Someone asked us about how to find documents, which contain emails. One possible solution is to write function
CREATE OR REPLACE FUNCTION document_token_types(text) RETURNS _text AS $$ SELECT ARRAY ( SELECT DISTINCT alias FROM ts_token_type('default') AS tt, ts_parse('default', $1) AS tp WHERE tt.tokid = tp.tokid ); $$ LANGUAGE SQL immutable; arxiv=# select document_token_types(title) from papers limit 10; document_token_types --------------------------------------------------------------- {asciihword,asciiword,blank,hword_asciipart} {asciiword,blank} {asciiword,blank} {asciiword,blank} {asciiword,blank} {asciiword,blank,float,host} {asciiword,blank} {asciihword,asciiword,blank,hword_asciipart,int,numword,uint} {asciiword,blank} {asciiword,blank} (10 rows)
Now we can create functional GIN index on document (which can be any combination of text fields) to speedup search.

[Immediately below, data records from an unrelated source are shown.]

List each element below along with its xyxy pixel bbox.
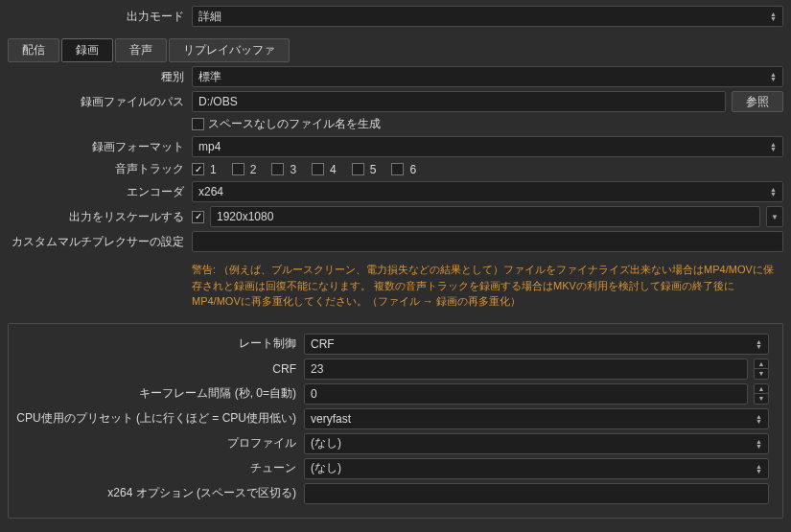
preset-label: CPU使用のプリセット (上に行くほど = CPU使用低い): [16, 410, 304, 427]
audio-track-5-checkbox[interactable]: [352, 163, 364, 175]
rescale-checkbox[interactable]: [192, 211, 204, 223]
output-mode-value: 詳細: [198, 9, 221, 25]
encoder-select[interactable]: x264 ▲▼: [192, 181, 783, 202]
audio-track-3-label: 3: [290, 163, 296, 176]
profile-select[interactable]: (なし) ▲▼: [304, 433, 769, 454]
crf-input[interactable]: 23: [304, 359, 748, 380]
preset-value: veryfast: [311, 412, 351, 426]
type-select[interactable]: 標準 ▲▼: [192, 66, 783, 87]
audio-track-6-checkbox[interactable]: [391, 163, 404, 175]
output-mode-select[interactable]: 詳細 ▲▼: [192, 6, 783, 27]
chevron-down-icon[interactable]: ▼: [755, 394, 768, 404]
x264opts-label: x264 オプション (スペースで区切る): [16, 485, 304, 501]
audio-track-4-label: 4: [330, 163, 337, 176]
path-value: D:/OBS: [198, 95, 238, 108]
updown-icon: ▲▼: [756, 464, 762, 474]
keyframe-label: キーフレーム間隔 (秒, 0=自動): [16, 385, 304, 402]
chevron-up-icon[interactable]: ▲: [755, 384, 768, 395]
keyframe-value: 0: [311, 387, 317, 401]
audio-tracks: 123456: [192, 163, 783, 176]
updown-icon: ▲▼: [756, 339, 762, 349]
rate-control-value: CRF: [311, 337, 335, 351]
tune-value: (なし): [311, 460, 341, 476]
updown-icon: ▲▼: [756, 439, 762, 449]
muxer-input[interactable]: [192, 231, 783, 252]
rescale-input[interactable]: 1920x1080: [210, 206, 760, 227]
format-value: mp4: [198, 140, 221, 153]
audio-track-2-label: 2: [250, 163, 257, 176]
encoder-value: x264: [198, 185, 223, 198]
encoder-label: エンコーダ: [8, 184, 192, 200]
preset-select[interactable]: veryfast ▲▼: [304, 408, 769, 429]
browse-button[interactable]: 参照: [732, 91, 783, 112]
rescale-label: 出力をリスケールする: [8, 209, 192, 225]
encoder-settings-panel: レート制御 CRF ▲▼ CRF 23 ▲▼ キーフレーム間隔 (秒, 0=自動…: [8, 323, 783, 519]
audio-track-4-checkbox[interactable]: [312, 163, 324, 175]
muxer-label: カスタムマルチプレクサーの設定: [8, 234, 192, 250]
crf-spinner[interactable]: ▲▼: [754, 359, 769, 380]
path-input[interactable]: D:/OBS: [192, 91, 726, 112]
updown-icon: ▲▼: [770, 72, 777, 81]
audio-track-1-label: 1: [210, 163, 217, 176]
tab-audio[interactable]: 音声: [115, 38, 167, 62]
rescale-value: 1920x1080: [217, 210, 273, 223]
audio-track-6-label: 6: [409, 163, 416, 176]
keyframe-spinner[interactable]: ▲▼: [754, 383, 769, 405]
profile-label: プロファイル: [16, 435, 304, 451]
type-value: 標準: [198, 69, 221, 85]
warning-text: 警告: （例えば、ブルースクリーン、電力損失などの結果として）ファイルをファイナ…: [0, 256, 791, 319]
tab-stream[interactable]: 配信: [8, 38, 59, 62]
audio-track-label: 音声トラック: [8, 161, 192, 177]
rate-control-select[interactable]: CRF ▲▼: [304, 334, 769, 355]
profile-value: (なし): [311, 435, 341, 451]
rescale-dropdown-icon[interactable]: ▼: [766, 206, 783, 227]
type-label: 種別: [8, 69, 192, 85]
chevron-down-icon[interactable]: ▼: [755, 369, 768, 379]
crf-value: 23: [311, 362, 323, 376]
tab-replay[interactable]: リプレイバッファ: [169, 38, 290, 62]
no-space-label: スペースなしのファイル名を生成: [208, 116, 381, 132]
audio-track-2-checkbox[interactable]: [232, 163, 244, 175]
path-label: 録画ファイルのパス: [8, 94, 192, 110]
audio-track-1-checkbox[interactable]: [192, 163, 204, 175]
tab-record[interactable]: 録画: [61, 38, 113, 62]
format-select[interactable]: mp4 ▲▼: [192, 136, 783, 157]
audio-track-3-checkbox[interactable]: [271, 163, 284, 175]
crf-label: CRF: [16, 362, 304, 376]
output-mode-label: 出力モード: [8, 9, 192, 25]
updown-icon: ▲▼: [770, 12, 777, 21]
rate-control-label: レート制御: [16, 335, 304, 352]
audio-track-5-label: 5: [370, 163, 377, 176]
x264opts-input[interactable]: [304, 483, 769, 504]
no-space-checkbox[interactable]: [192, 118, 204, 130]
format-label: 録画フォーマット: [8, 139, 192, 155]
chevron-up-icon[interactable]: ▲: [755, 359, 768, 370]
tabs: 配信 録画 音声 リプレイバッファ: [0, 31, 791, 66]
tune-select[interactable]: (なし) ▲▼: [304, 458, 769, 479]
keyframe-input[interactable]: 0: [304, 383, 748, 405]
tune-label: チューン: [16, 460, 304, 476]
updown-icon: ▲▼: [770, 187, 777, 197]
updown-icon: ▲▼: [770, 142, 777, 151]
updown-icon: ▲▼: [756, 414, 762, 424]
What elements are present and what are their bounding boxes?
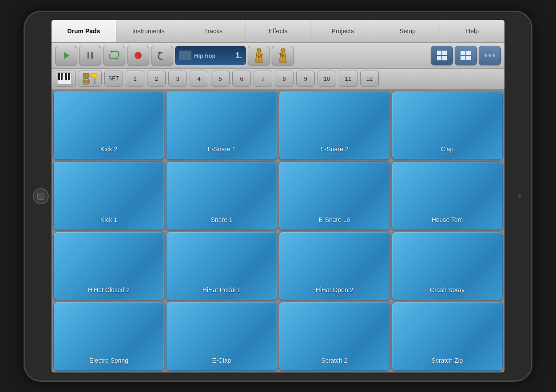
svg-rect-15 [279, 60, 286, 62]
pattern-btn-5[interactable]: 5 [211, 71, 230, 87]
svg-rect-2 [91, 52, 93, 59]
tab-drum-pads[interactable]: Drum Pads [52, 20, 116, 42]
track-num: 1. [235, 51, 242, 60]
pattern-bar: SET 1 2 3 4 5 6 7 8 [52, 69, 504, 89]
svg-rect-21 [58, 73, 60, 80]
metronome-button-1[interactable] [248, 46, 270, 65]
toolbar: Hip hop 1. [52, 43, 504, 69]
pattern-btn-4[interactable]: 4 [190, 71, 208, 87]
home-button[interactable] [33, 188, 49, 204]
pattern-btn-2[interactable]: 2 [147, 71, 166, 87]
loop-button[interactable] [103, 46, 125, 65]
pad-esnare1[interactable]: E-Snare 1 [166, 91, 277, 160]
svg-rect-23 [65, 73, 67, 80]
pad-clap[interactable]: Clap [392, 91, 503, 160]
app-container: Drum Pads Instruments Tracks Effects Pro… [52, 20, 504, 372]
pad-scratchzip[interactable]: Scratch Zip [392, 302, 503, 371]
pad-esnarelo[interactable]: E-Snare Lo [279, 161, 390, 230]
piano-button[interactable] [53, 71, 76, 87]
pad-crashspray[interactable]: Crash Spray [392, 232, 503, 301]
split-view-button[interactable] [455, 46, 477, 65]
svg-point-28 [83, 80, 89, 83]
drums-button[interactable] [79, 71, 102, 87]
camera [518, 194, 521, 198]
pad-kick1[interactable]: Kick 1 [53, 161, 164, 230]
svg-rect-1 [87, 52, 89, 59]
svg-marker-0 [64, 52, 70, 59]
pad-snare1[interactable]: Snare 1 [166, 161, 277, 230]
pad-scratch2[interactable]: Scratch 2 [279, 302, 390, 371]
svg-rect-18 [461, 56, 465, 60]
svg-rect-22 [61, 73, 63, 80]
tab-instruments[interactable]: Instruments [116, 20, 181, 42]
pad-electrospring[interactable]: Electro Spring [53, 302, 164, 371]
tab-effects[interactable]: Effects [246, 20, 311, 42]
record-button[interactable] [127, 46, 149, 65]
ipad-frame: Drum Pads Instruments Tracks Effects Pro… [25, 12, 531, 380]
track-display[interactable]: Hip hop 1. [175, 46, 246, 65]
svg-rect-25 [83, 73, 89, 78]
track-icon [179, 51, 191, 60]
svg-rect-19 [466, 56, 471, 60]
metronome-button-2[interactable] [272, 46, 294, 65]
pads-grid: Kick 2 E-Snare 1 E-Snare 2 Clap Kick 1 S… [52, 89, 504, 372]
svg-point-5 [135, 52, 142, 59]
pad-housetom[interactable]: House Tom [392, 161, 503, 230]
pattern-btn-7[interactable]: 7 [254, 71, 272, 87]
dots-icon [485, 54, 495, 57]
svg-rect-16 [461, 51, 465, 55]
svg-marker-3 [116, 57, 119, 60]
pattern-btn-6[interactable]: 6 [232, 71, 251, 87]
tab-bar: Drum Pads Instruments Tracks Effects Pro… [52, 20, 504, 43]
svg-point-9 [258, 56, 260, 58]
tab-projects[interactable]: Projects [310, 20, 375, 42]
pad-kick2[interactable]: Kick 2 [53, 91, 164, 160]
pattern-btn-8[interactable]: 8 [275, 71, 294, 87]
tab-tracks[interactable]: Tracks [181, 20, 246, 42]
pattern-btn-3[interactable]: 3 [168, 71, 187, 87]
pattern-btn-11[interactable]: 11 [339, 71, 357, 87]
pad-hihatopen2[interactable]: HiHat Open 2 [279, 232, 390, 301]
grid-view-button[interactable] [431, 46, 453, 65]
pattern-btn-12[interactable]: 12 [360, 71, 379, 87]
svg-rect-17 [466, 51, 471, 55]
pad-hihatclosed2[interactable]: HiHat Closed 2 [53, 232, 164, 301]
set-button[interactable]: SET [104, 71, 123, 87]
svg-rect-10 [255, 60, 262, 62]
pad-esnare2[interactable]: E-Snare 2 [279, 91, 390, 160]
svg-rect-24 [68, 73, 70, 80]
undo-button[interactable] [151, 46, 173, 65]
more-button[interactable] [479, 46, 501, 65]
svg-point-14 [282, 55, 284, 57]
home-button-inner [37, 193, 44, 200]
svg-marker-4 [110, 51, 112, 53]
pattern-btn-1[interactable]: 1 [126, 71, 144, 87]
pause-button[interactable] [79, 46, 101, 65]
grid-icon [437, 51, 447, 60]
pad-hihatpedal2[interactable]: HiHat Pedal 2 [166, 232, 277, 301]
svg-rect-26 [91, 73, 97, 78]
pattern-btn-10[interactable]: 10 [318, 71, 336, 87]
track-name: Hip hop [194, 52, 233, 59]
pattern-btn-9[interactable]: 9 [296, 71, 315, 87]
pad-eclap[interactable]: E-Clap [166, 302, 277, 371]
play-button[interactable] [55, 46, 77, 65]
tab-help[interactable]: Help [440, 20, 504, 42]
tab-setup[interactable]: Setup [375, 20, 440, 42]
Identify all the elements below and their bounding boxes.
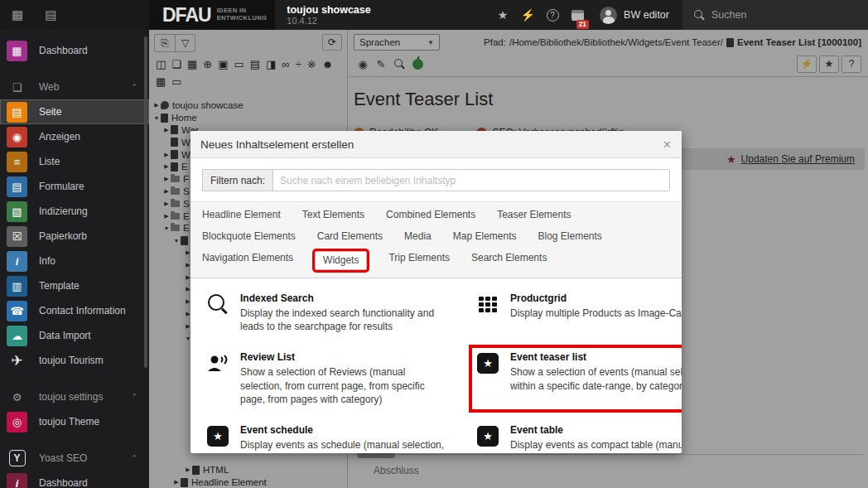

create index fts_types_idx on papers using gin( document_token_types (comment) );
Find all documents with urls
explain analyze select comment from papers where document_token_types(comment) && '{url}'; Bitmap Heap Scan on papers (cost=40.80..8135.97 rows=2098 width=67) (actual time=6.811..27.679 rows=15483 loops=1) Recheck Cond: (document_token_types(comment) && '{url}'::text[]) -> Bitmap Index Scan on fts_types_idx (cost=0.00..40.28 rows=2098 width=0) (actual time=3.820..3.820 rows=15483 loops=1) Index Cond: (document_token_types(comment) && '{url}'::text[]) Total runtime: 33.124 ms
The list of available token types, supported by parser is available as
arxiv=# select * from ts_token_type('default');